Synthèse des audits territoriaux de la mise en œuvre des politiques de l'eau et de la biodiversité de 2010 à 2015
26/09/2016
Alain Bauché
Le CGAAER et le CGEDD ont été chargés d'élaborer un bilan des audits réalisés de 2010 à 2015 sur la mise en œuvre des politiques de l'eau et de la biodiversité, pour réfléchir aux évolutions souhaitables de ces audits qu'appellent la réforme territoriale et la création des agences régionales de la biodiversité

©onema.fr
Rapport de synthèse de missions interministérielles d'audits n°16049 CGAAER - CGEDD

Juin 2016

Mots clés : Eau, biodiversité, directive communautaire

Enjeux

Le respect des engagements communautaires liés aux directives « Habitats » et « Oiseaux », à la directive cadre sur l’eau (DCE), ainsi qu’aux directives « Eaux résiduaires urbaines » et « Nitrates » suppose une organisation et des fonctionnements coordonnés des services déconcentrés et des établissements publics concernés de l'État.
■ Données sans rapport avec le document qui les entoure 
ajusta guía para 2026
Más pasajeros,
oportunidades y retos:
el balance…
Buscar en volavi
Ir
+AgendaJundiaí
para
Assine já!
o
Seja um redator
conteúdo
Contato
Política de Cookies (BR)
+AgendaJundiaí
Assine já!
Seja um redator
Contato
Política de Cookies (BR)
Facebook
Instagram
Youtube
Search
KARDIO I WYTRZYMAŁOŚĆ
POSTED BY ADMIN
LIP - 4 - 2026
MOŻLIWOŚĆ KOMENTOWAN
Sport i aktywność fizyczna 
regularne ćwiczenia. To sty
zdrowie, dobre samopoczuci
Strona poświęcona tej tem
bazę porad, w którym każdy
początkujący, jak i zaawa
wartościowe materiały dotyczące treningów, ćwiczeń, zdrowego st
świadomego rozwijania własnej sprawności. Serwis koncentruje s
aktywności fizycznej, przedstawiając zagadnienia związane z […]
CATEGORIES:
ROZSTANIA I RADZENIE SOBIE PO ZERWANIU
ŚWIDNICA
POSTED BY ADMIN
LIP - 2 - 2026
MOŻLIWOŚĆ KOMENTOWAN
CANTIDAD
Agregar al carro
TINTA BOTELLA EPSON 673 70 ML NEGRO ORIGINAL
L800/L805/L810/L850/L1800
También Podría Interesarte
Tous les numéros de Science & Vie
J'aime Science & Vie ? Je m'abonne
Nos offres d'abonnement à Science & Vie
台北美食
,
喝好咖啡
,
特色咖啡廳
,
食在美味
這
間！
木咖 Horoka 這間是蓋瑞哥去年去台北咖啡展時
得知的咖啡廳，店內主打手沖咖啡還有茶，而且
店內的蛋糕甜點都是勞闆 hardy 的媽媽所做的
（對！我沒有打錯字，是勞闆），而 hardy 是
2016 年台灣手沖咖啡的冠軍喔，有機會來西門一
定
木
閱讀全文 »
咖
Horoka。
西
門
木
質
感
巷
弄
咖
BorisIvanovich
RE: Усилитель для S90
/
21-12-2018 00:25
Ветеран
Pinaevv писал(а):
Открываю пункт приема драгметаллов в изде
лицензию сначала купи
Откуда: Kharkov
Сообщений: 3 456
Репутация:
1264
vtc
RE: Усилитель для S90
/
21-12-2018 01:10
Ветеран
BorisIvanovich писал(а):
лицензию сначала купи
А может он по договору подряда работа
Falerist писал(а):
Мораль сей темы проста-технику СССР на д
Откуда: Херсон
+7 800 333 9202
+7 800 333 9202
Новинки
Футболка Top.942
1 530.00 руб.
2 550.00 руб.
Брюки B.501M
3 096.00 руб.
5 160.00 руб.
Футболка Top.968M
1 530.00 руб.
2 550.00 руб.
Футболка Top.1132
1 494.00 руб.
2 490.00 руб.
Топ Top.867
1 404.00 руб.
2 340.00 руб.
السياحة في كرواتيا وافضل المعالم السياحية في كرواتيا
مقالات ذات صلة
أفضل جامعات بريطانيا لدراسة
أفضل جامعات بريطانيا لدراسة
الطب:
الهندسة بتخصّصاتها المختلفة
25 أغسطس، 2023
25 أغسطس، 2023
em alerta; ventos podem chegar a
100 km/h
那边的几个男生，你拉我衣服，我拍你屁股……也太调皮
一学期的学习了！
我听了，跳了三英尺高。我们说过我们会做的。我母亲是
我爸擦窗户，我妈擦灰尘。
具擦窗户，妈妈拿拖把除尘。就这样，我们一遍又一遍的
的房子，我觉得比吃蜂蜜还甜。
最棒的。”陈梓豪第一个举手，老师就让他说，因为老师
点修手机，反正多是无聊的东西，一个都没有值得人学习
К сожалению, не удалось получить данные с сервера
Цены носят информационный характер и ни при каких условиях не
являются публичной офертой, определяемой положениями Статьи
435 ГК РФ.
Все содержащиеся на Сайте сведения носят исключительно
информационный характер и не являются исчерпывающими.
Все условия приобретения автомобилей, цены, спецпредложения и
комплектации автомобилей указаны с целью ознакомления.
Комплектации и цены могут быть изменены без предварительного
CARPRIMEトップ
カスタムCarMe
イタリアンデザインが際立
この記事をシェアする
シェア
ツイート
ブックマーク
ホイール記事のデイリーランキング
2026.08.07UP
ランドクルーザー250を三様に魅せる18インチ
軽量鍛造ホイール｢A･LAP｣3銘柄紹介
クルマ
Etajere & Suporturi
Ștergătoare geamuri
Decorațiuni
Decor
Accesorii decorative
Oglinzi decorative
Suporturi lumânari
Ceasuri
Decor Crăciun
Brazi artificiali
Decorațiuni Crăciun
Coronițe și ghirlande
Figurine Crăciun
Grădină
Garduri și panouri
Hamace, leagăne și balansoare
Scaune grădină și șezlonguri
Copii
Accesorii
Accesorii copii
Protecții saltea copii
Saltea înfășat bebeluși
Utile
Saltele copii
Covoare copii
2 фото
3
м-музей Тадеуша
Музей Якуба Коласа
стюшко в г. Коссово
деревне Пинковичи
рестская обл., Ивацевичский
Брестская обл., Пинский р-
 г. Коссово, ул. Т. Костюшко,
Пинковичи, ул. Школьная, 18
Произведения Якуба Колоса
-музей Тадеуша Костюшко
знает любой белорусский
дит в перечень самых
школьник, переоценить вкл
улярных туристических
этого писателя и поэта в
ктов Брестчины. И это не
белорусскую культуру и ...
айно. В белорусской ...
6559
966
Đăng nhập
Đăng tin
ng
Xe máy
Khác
Celle-ci suppose aussi des partenariats efficaces avec les autres acteurs (collectivités, socioprofessionnels...).

De 2010 à 2015, 33 audits ont été réalisés sur ces sujets. Ils avaient pour objectifs d’en évaluer les différents aspects : pilotage et animation par le niveau régional, liens avec le niveau de bassin, coordination entre services, relations avec les autres acteurs, adéquation des moyens aux enjeux territoriaux, qualité et pérennité des compétences.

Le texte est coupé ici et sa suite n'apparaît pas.